→ WHAT YOU HAVE TO DO: Locate the word "reuniones" in the material, then show every line that holds it.
─── DATASET ───
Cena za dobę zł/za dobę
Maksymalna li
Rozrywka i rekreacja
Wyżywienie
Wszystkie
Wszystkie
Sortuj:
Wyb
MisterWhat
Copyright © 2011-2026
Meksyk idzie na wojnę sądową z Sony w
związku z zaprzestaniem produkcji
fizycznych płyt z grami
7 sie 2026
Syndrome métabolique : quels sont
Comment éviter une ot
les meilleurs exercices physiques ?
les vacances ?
───
─── DATASET ───
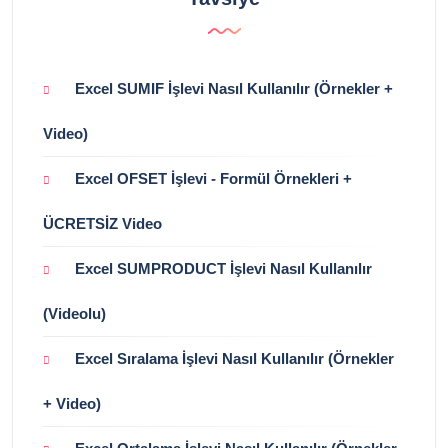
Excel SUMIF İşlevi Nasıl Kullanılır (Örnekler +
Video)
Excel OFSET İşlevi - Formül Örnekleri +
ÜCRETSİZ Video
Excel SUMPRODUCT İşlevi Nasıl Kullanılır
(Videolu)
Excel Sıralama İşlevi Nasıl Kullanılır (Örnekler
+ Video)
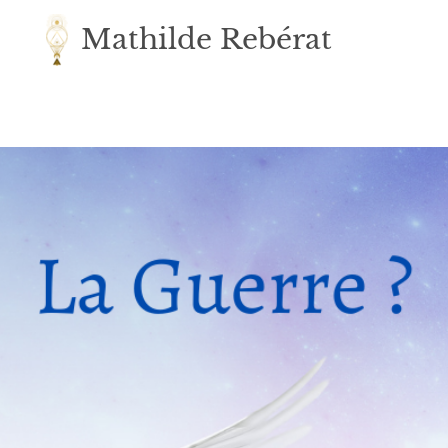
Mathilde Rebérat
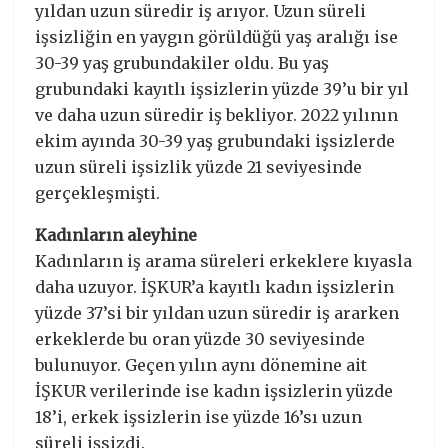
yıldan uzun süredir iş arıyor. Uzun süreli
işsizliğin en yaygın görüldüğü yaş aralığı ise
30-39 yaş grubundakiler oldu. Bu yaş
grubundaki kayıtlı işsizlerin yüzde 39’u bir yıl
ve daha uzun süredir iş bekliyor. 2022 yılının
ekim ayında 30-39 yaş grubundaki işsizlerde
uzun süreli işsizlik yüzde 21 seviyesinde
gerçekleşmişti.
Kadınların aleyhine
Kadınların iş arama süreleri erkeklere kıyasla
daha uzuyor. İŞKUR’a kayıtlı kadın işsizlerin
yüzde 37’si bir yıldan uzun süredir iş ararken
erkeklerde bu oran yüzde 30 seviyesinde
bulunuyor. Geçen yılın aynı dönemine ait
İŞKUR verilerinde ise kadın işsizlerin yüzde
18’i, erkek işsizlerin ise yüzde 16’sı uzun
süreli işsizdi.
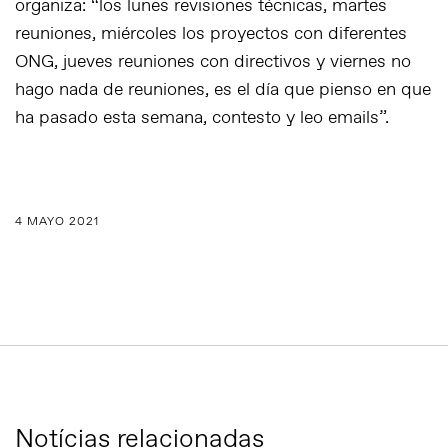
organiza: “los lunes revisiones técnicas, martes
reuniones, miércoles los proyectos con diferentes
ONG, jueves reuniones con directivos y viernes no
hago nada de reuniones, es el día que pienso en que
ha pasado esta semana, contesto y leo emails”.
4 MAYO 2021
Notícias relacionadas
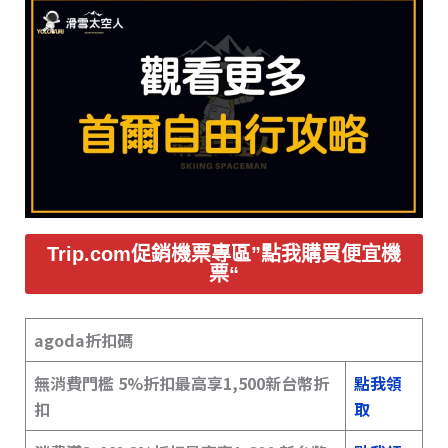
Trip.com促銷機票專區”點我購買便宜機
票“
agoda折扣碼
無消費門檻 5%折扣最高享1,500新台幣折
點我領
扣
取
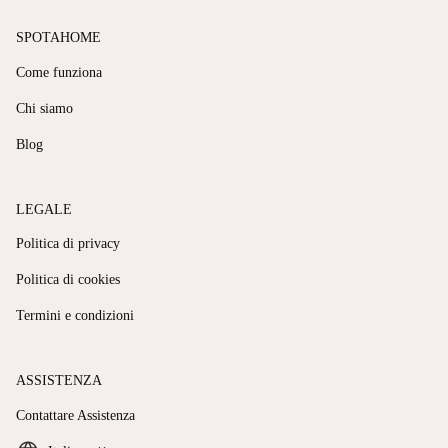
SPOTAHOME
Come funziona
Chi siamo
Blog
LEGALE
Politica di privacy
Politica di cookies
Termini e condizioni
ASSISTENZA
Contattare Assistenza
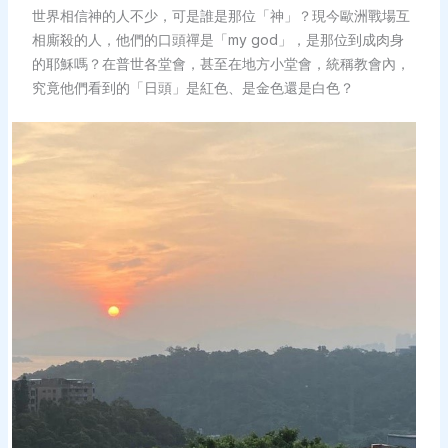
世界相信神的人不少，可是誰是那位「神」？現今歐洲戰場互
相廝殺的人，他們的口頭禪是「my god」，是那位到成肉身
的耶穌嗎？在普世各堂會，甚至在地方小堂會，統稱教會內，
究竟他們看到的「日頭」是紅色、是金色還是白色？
───
─── DATASET ───
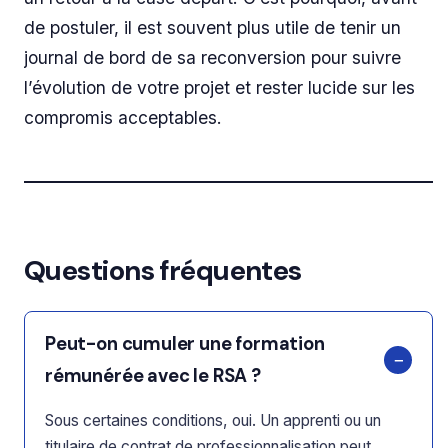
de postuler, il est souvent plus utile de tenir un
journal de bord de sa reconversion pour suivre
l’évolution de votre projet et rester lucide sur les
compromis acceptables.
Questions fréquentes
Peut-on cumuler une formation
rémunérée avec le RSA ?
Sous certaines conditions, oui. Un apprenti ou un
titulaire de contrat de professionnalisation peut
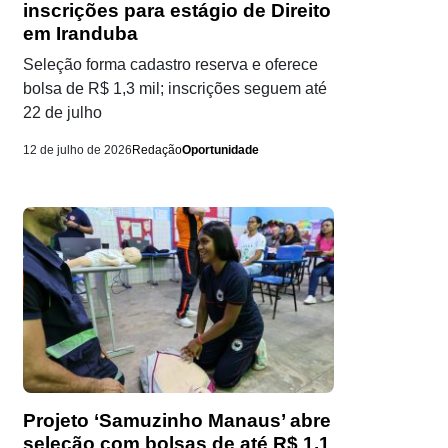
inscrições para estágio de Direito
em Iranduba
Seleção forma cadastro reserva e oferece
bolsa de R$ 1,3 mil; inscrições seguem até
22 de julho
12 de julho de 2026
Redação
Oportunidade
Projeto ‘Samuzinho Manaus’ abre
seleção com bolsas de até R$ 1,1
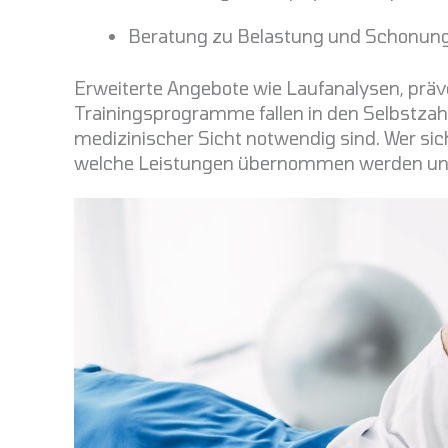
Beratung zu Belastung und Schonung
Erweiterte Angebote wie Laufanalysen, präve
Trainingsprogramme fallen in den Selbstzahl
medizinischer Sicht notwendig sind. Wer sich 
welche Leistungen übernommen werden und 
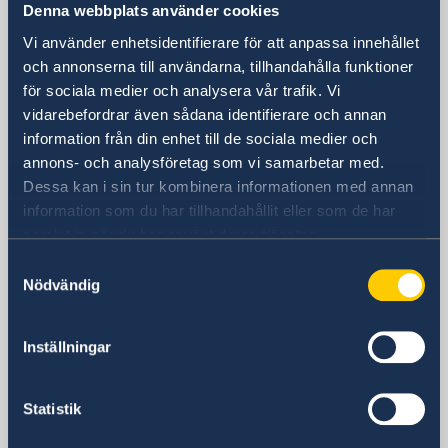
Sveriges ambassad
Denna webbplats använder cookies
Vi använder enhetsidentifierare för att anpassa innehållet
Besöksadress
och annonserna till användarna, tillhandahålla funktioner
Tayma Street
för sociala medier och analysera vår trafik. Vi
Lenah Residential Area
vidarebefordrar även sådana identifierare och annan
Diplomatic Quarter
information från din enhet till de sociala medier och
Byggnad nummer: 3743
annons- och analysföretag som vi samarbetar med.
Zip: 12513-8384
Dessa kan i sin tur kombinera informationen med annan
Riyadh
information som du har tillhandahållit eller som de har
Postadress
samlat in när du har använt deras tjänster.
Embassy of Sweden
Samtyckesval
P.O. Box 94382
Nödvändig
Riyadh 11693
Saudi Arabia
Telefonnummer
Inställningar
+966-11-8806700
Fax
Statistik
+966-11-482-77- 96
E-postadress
───
→ THE COMPLETED TASK:
reuniones, miércoles los proyectos con diferentes
ONG, jueves reuniones con directivos y viernes no
hago nada de reuniones, es el día que pienso en que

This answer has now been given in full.